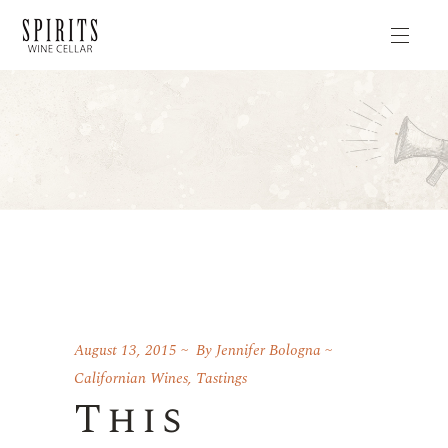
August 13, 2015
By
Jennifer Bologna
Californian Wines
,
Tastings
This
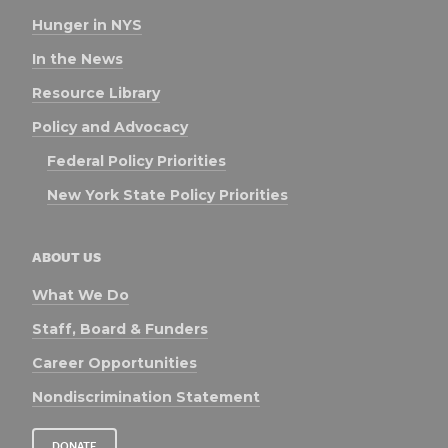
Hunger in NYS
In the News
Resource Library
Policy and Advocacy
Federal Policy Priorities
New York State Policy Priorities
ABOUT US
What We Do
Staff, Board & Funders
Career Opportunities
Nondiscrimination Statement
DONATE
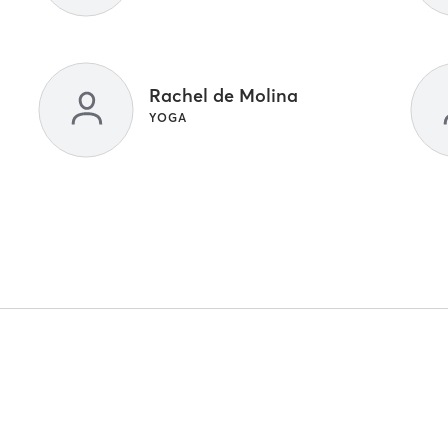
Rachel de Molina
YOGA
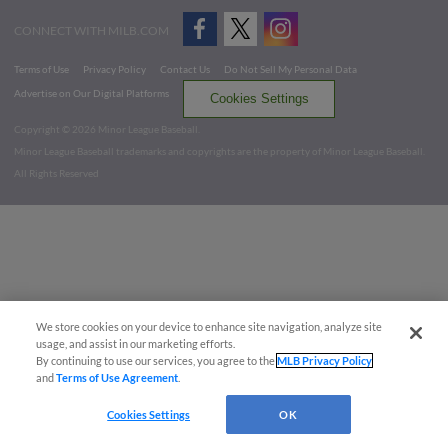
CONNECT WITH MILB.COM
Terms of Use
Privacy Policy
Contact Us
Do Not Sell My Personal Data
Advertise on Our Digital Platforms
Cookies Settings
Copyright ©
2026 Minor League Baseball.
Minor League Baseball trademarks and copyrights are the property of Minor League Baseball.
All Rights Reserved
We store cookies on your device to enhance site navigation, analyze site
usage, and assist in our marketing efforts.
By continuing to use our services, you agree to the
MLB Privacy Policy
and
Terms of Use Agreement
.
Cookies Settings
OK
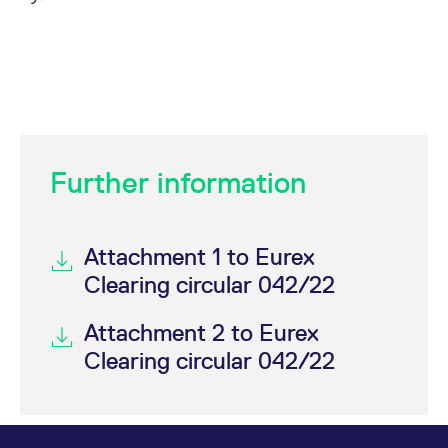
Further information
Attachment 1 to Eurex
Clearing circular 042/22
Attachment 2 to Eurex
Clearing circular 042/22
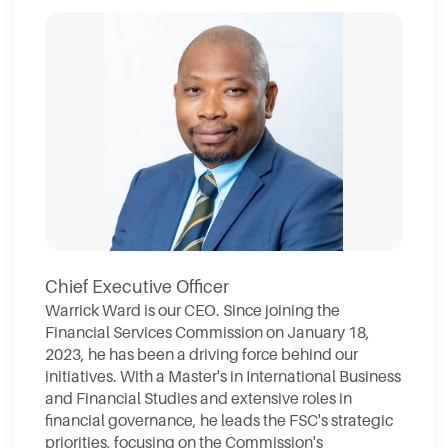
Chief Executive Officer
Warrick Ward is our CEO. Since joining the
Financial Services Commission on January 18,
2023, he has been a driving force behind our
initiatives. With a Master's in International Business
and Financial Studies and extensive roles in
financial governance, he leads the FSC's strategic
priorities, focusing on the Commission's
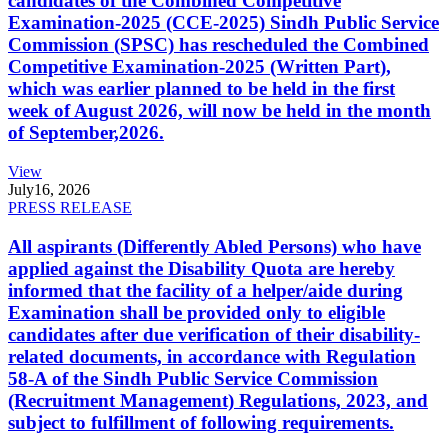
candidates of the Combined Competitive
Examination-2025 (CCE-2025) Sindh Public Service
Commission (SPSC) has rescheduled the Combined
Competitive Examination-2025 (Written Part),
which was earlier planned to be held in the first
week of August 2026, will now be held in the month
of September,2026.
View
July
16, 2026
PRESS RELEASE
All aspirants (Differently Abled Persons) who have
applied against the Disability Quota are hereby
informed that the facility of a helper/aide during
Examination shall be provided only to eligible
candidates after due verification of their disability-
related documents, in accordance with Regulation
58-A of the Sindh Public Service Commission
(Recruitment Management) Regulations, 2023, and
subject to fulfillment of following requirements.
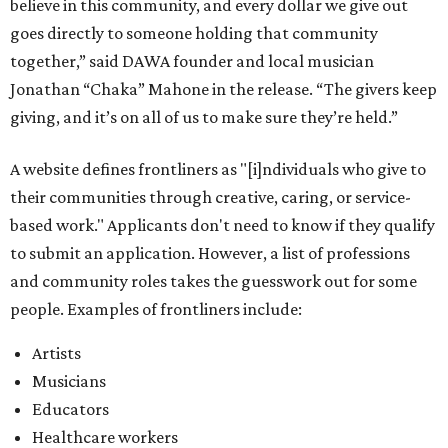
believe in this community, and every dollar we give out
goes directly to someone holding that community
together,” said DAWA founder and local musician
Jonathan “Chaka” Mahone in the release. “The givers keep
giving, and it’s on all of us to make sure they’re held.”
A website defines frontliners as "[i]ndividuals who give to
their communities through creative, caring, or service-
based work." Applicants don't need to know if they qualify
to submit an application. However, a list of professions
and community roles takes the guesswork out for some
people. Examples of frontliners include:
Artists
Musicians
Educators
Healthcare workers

• PROBLEM TO WORK ON
The answer should be nothing more than the lines from the one with "goes directly to" through the end of the entries, restated word for word.

• WRITTEN SOLUTION
goes directly to someone holding that community
together,” said DAWA founder and local musician
Jonathan “Chaka” Mahone in the release. “The givers keep
giving, and it’s on all of us to make sure they’re held.”
A website defines frontliners as "[i]ndividuals who give to
their communities through creative, caring, or service-
based work." Applicants don't need to know if they qualify
to submit an application. However, a list of professions
and community roles takes the guesswork out for some
people. Examples of frontliners include:
Artists
Musicians
Educators
Healthcare workers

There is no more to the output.